# Are you allowed to bring non-furs to a con?



## SirrocoTheServal (Mar 25, 2009)

Basically what the title says. I plan on going to AC'10 but I wanna bring some non-furry friends along. There fine with fandom but prolly mostly want to come for the roadtrip. Just wondering if that happens at cons or not and how that sorta plays out.


----------



## Grimfang (Mar 25, 2009)

I have a friend coming along to AC '09, and she's not much of a furry. You can bring anyone they want. Just make sure they know what they're in for, and okay with it.


----------



## Greasemunky (Mar 25, 2009)

Duuuh, and if they bring their own molotovs the better.


----------



## Lulian (Mar 25, 2009)

Yep. Just follow the rules.


----------



## SirrocoTheServal (Mar 25, 2009)

Yah they have an idea what to expect and are cool with it. Thanks for the answer.


----------



## Phineas (Mar 25, 2009)

From my limited experience, lots of non-furs who just like to party go to cons. It's not like there's a furriness exam at the door or anything, so your friend will be more than welcome.


----------



## TheDumbening (Mar 25, 2009)

You can bring Hitler to a con and they wouldn't care


----------



## Phineas (Mar 25, 2009)

He's Eurofurence's guest of honor this year.


----------



## TheDumbening (Mar 25, 2009)

Phineas said:


> He's Eurofurence's guest of honor this year.

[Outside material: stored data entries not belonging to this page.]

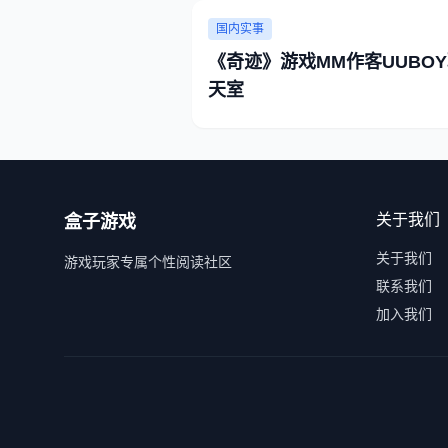
国内实事
《奇迹》游戏MM作客UUBO
天室
关于我们
盒子游戏
关于我们
游戏玩家专属个性阅读社区
联系我们
加入我们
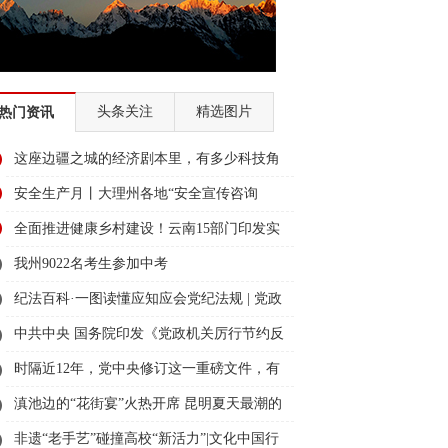
头条关注
精选图片
热门资讯
这座边疆之城的经济剧本里，有多少科技角
色？
安全生产月丨大理州各地“安全宣传咨询
日”活动精彩纷呈
全面推进健康乡村建设！云南15部门印发实
施方案→
我州9022名考生参加中考
纪法百科·一图读懂应知应会党纪法规 | 党政
机关厉行节约反对浪费条例
中共中央 国务院印发《党政机关厉行节约反
对浪费条例》
时隔近12年，党中央修订这一重磅文件，有
新变化
滇池边的“花街宴”火热开席 昆明夏天最潮的
打开方式来了
非遗“老手艺”碰撞高校“新活力”|文化中国行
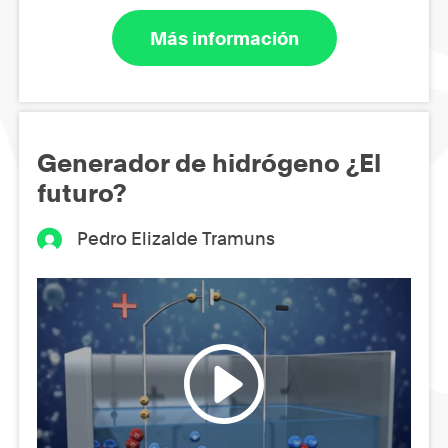
Más información
Generador de hidrógeno ¿El
futuro?
Pedro Elizalde Tramuns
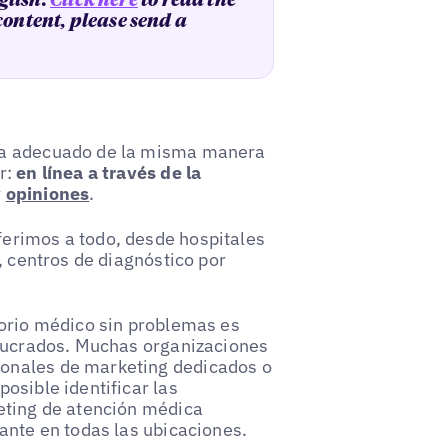
glish.
Click here
to read the
 content, please send a
ica adecuado de la misma manera
r:
en línea a través de la
y
opiniones
.
erimos a todo, desde hospitales
, centros de diagnóstico por
torio médico sin problemas es
olucrados. Muchas organizaciones
onales de marketing dedicados o
osible identificar las
eting de atención médica
ante en todas las ubicaciones.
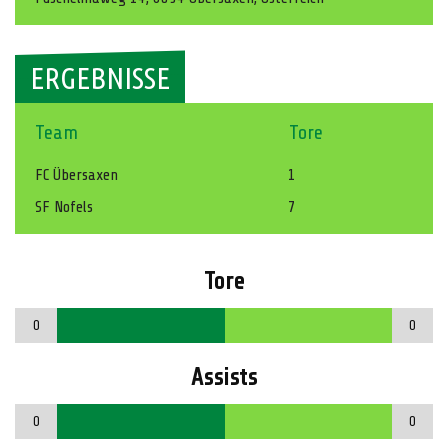
ERGEBNISSE
Team
Tore
FC Übersaxen
1
SF Nofels
7
Tore
0
0
Assists
0
0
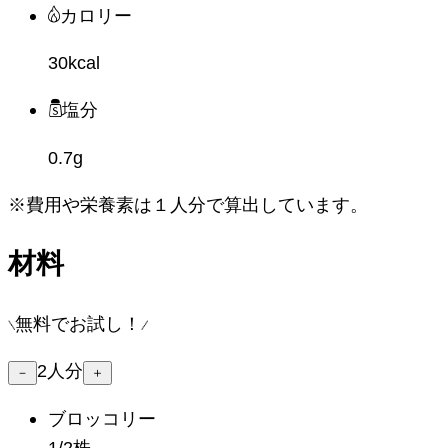
カロリー
30kcal
塩分
0.7g
※費用や栄養素は
１人分
で算出しています。
材料
無料でお試し！
2
人分
－
＋
ブロッコリー
1/2株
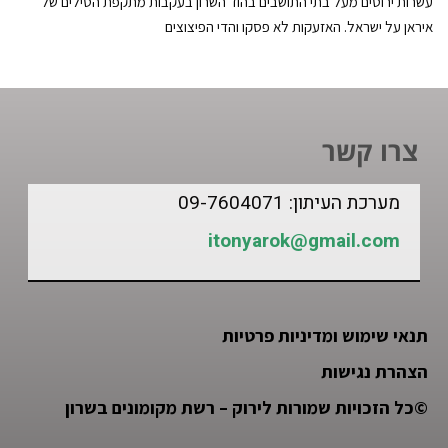
עשרות ירוטים מעל בתי התושבים בהוד השרון בעקבות מתקפת הטילים של
איראן על ישראל. האזעקות לא פסקו והדי הפיצוצים
צרו קשר
מערכת העיתון: 09-7604071
itonyarok@gmail.com
תנאי שימוש ומדיניות פרטיות
הצהרת נגישות
©
כל הזכויות שמורות לירוק – רשת מקומונים בשרון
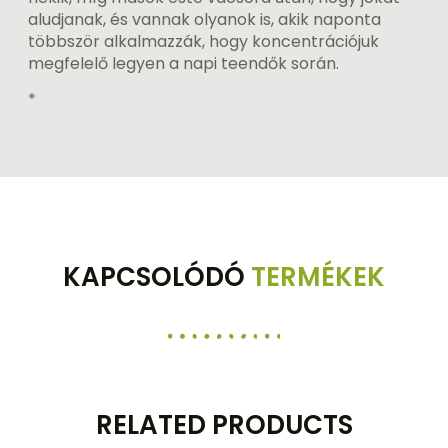
aludjanak, és vannak olyanok is, akik naponta
többször alkalmazzák, hogy koncentrációjuk
megfelelő legyen a napi teendők során.
*
KAPCSOLÓDÓ
TERMÉKEK
RELATED PRODUCTS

LADIES AND GENTLEMEN, GET YOUR ARM UP IN THE AIR TO SALUTE OUR GUEST OF HONOR, ADOLF HITLER!!

"SIEG HEIL SIEG HEIL SIEG HEIL"


----------



## Defiant (Mar 28, 2009)

This girl I know brought her BF for the last day of FF07. He didn't seem to impressed or understand what was going on. Last a good friend had his cousin come along. And the only thing that weirded him out was some lady with cat puppet.
  Bring whoever you want. SO long as they don't hate furries as much as I do.


----------



## Kajet (Mar 29, 2009)

Just be sure to warn them that they may be groped against their will.


----------



## PassionFluxX (Mar 29, 2009)

TheDumbening said:


> LADIES AND GENTLEMEN, GET YOUR ARM UP IN THE AIR TO SALUTE OUR GUEST OF HONOR, ADOLF HITLER!!
> 
> "SIEG HEIL SIEG HEIL SIEG HEIL"


 

Every single German there would be put in the house D:


And I do mean..the bad house.


----------



## Defiant (Mar 29, 2009)

I've never been touched against my will and I have been to 6 cons and some gross fur meets.
   But then again looking like a serial killer helps.


----------



## Istanbul (Mar 30, 2009)

Wow. Reading this thread really drives home how xenophobic and self-hating a fandom we can be. More than half of it seems to be geared toward 'warn them that bad things will happen' or 'we suck', the latter mostly in Defiant's case.

In all seriousness, it's usually all right to bring non-furries to a furry convention, so long as you give them some idea of what to expect. My best advice is to avoid giving them ideas of what NOT to expect, as that'll only make them that much more paranoid.


----------